Há liberdade no passado. Podemos viajar em todas as eras que a humanidade já se deu o trabalho de traçar. No fundo, são perspectivas que se tornam narrações. A História, com H maiúsculo, não passa de histórias coletivamente bem aceitas. Histórias, com h minúsculo, que contam e recontam como nós humanos viemos parar nesse ponto singular no espaço e tempo.
Há liberdade no futuro. Imagináveis e inimagináveis projetos de possibilidades para um tempo que, efetivamente, nenhum de nós irá viver. Há quem acredite que o futuro se baseia em sonhos. Sonhos são futuro ilegítimos pessoais. O futuro não depende de pessoalidades. Embora algumas pessoas tem poderes maiores sobre o que acontecerá nele. Eu imagino, eu vejo, eu anseio. Eu tenho as minhas vontades e desejos. Nenhum deles é sonho. E muitos deles falam de futuro. Futuro distante. Milhões de anos lá na frente.
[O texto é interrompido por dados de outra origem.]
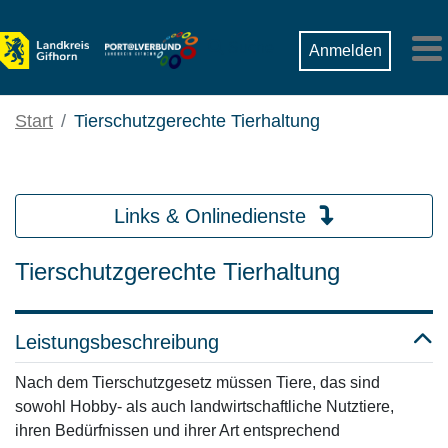
Zum Hauptinhalt springen
Suche
Anmelden
M
Start
Tierschutzgerechte Tierhaltung
Links & Onlinedienste
Tierschutzgerechte Tierhaltung
Leistungsbeschreibung
Nach dem Tierschutzgesetz müssen Tiere, das sind
sowohl Hobby- als auch landwirtschaftliche Nutztiere,
ihren Bedürfnissen und ihrer Art entsprechend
Longe, mas muito longe de mim. Longe de tudo que nós conhecemos. Longe de tudo que nós imaginamos. Porque o futuro é que nem o passado, por um lado tem fim, neste, ou começo, naquele, mas na outra ponta é infinito.
Há liberdade no infinito e apenas no infinito.
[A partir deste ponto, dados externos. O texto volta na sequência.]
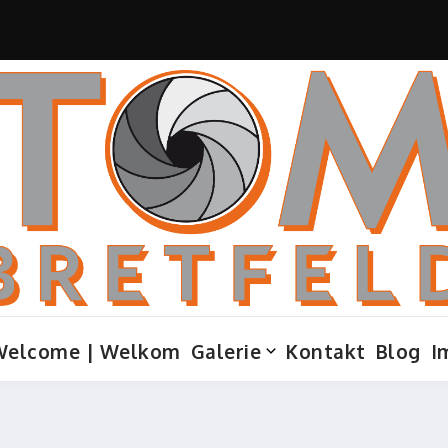
Welcome | Welkom
Galerie
Kontakt
Blog
I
O futuro não tem História, mas ele só acontece por causa dela. Não há futuro sem História. Não há História sem presente. Não há futuro sem presente. Mas no presente, não há liberdade. Há uma constrição contínua do que podemos ser, o que podemos fazer, o que aconteceu e o que acontecerá. Há pouca imaginação disruptiva, há pouca surpresa. E nesse universo pouco surpreendente: eu existo.
Eu entendi que não estou preocupado comigo. Eu não estou preocupado com a humanidade. Eu não estou preocupado com a verdade. Estou preocupado com o que acontece. The big picture. Nada mais que a big picture. E estou preso porque nunca verei isso tudo. Com a impressão de que eu fico preso nesse lugar que o passado segura o futuro. Nada acontece porque há uma correia, um freio, um limitante. Como se o presente fosse um copo cheio de passado e o futuro esparramasse sobre, e passado e futuro se misturassem e transbordassem o copo. Num ciclo sem fim. Passado e futuro se misturando e transbordando essa mistura. Perdendo oportunidades e a nossa História aos poucos.
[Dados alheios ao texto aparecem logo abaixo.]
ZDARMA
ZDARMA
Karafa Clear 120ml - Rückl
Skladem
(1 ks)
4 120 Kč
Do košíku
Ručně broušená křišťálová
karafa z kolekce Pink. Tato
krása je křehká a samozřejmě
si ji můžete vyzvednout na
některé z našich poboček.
Eu me sinto fora do tempo. Anos há frente, não muitos. Todos os meus pensamentos e minhas ações rondam esse futuro próximo. Eu não consigo me ater ao presente. No presente eu fico preso no passado. No presente, meus genes são passado. Eles me destroem. Meus genes odeiam o meu corpo. Meu passado odeia o meu corpo. Eu odeio o meu corpo. E eu havia escrito, antes da edição, que "sem em nenhum momento odiar o meu passado". Eu sei que é mentira. Eu odeio o presente. O presente me prende. O presente me ofende. O presente me reduz. O presente me deixa tão pequeno que eu tenho consciência de que sou um merda. O presente é a minha camisa de força enquanto loucamente almejo o futuro. O futuro que eu nunca verei. O futuro que vem lá na frente, bem depois dos meus pensamentos e minhas ações.
Eu não me preocupo comigo. Eu me preocupo com o futuro. A liberdade do futuro. Será que serão livres? Sejam as vidas que sejam, humanos ou não. Quem vai sobreviver à essa catástrofe? Eu não, tenho certeza. Humanos ou não, eu imagino.
O que sobra sou eu, preso nesse corpo bêbado e definhante.